Act of Parliament on surveillance must protect legal professional privilege
If Parliament passes new laws on surveillance and intelligence, conversations between lawyers and clients must stay out of bounds for the security services, said Chairman of the Bar, Alistair MacDonald QC, responding to today's intelligence and security report.
He said: "The committee is absolutely right: security service intrusion should not be 'unconstrained' and privacy should only be compromised where there is 'lawful purpose' and where it is 'determined to be necessary and proportionate.'
"The Government recently admitted that the security services breached Articles 6 and 8 of the European Convention on Human Rights which relate to privacy and a fair trial. An overhaul of surveillance legislation cannot come soon enough."

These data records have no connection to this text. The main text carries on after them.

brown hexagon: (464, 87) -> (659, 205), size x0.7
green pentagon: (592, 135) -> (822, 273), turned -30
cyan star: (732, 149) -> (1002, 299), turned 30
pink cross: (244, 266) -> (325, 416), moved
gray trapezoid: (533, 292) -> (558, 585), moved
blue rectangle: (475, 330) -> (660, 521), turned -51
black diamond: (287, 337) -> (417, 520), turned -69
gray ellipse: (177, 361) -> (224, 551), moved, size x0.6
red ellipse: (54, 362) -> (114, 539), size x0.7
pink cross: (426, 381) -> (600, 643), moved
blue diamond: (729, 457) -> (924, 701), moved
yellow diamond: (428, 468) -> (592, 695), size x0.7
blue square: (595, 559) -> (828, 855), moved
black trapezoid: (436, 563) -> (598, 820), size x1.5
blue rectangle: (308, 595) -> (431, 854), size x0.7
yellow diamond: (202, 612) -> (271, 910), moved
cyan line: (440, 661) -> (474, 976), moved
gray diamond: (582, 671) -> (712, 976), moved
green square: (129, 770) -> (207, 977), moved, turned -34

The Government's admission was made as it became known that the Bar Council of England and Wales, the Bar Council of Northern Ireland and the Faculty of Advocates in Scotland had given notice that they proposed to intervene in the on-going Belhaj case, during which security agency policies were disclosed. Those disclosures revealed the lack of protection for legal professional privilege.

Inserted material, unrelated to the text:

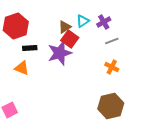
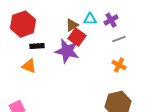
cyan triangle: (83, 21) -> (90, 19), turned 32
purple star: (60, 53) -> (67, 51), turned 30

"Existing rules governing how security agencies spy on UK citizens are made up from a mix of judgments, policies and codes of conduct. Primary legislation is essential in order for Parliamentarians fully to debate and clarify the law and to set clear boundaries for surveillance activity.
"Access to professional data, including that covered by legal professional privilege, should be protected in law and be subject to independent, judicial oversight. We look forward to engaging with stakeholders and Parliamentarians to ensure any forthcoming legislation provides the right level of protection."
Communications between lawyer and client are subject to legal professional privilege. If the state eavesdrops on privileged communications to gather intelligence, clients will feel unable to speak openly with their lawyers, which will damage their case, and could wreck it.
The only situation in which private communications between lawyer and client should be capable of being spied on is when they are made in furtherance of a criminal purpose.
While the ISC report addresses the law as it relates to the intelligence and security Agencies, the same arguments clearly apply to other public authorities such as the police and other law enforcement agencies, and we await the further reports covering similar ground which will arrive in the next few months from David Anderson QC, the Independent Reviewer of Terrorism Legislation, and the Royal United Services Institute.